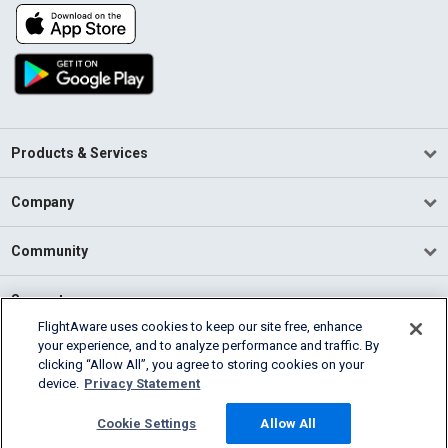
Products & Services
Company
Community
Support
FlightAware uses cookies to keep our site free, enhance
your experience, and to analyze performance and traffic. By
English (USA)
clicking “Allow All”, you agree to storing cookies on your
2026 FlightAware
device.
Privacy Statement
Terms of Use
Privacy
Cookie Settings
Cookie Settings
Allow All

#####

* **WHAT IS NEEDED**
In the listing above, how many lines include the word "cookies"? Answer with the number and nothing more.

* **SOLUTION FOR THIS PROBLEM**
2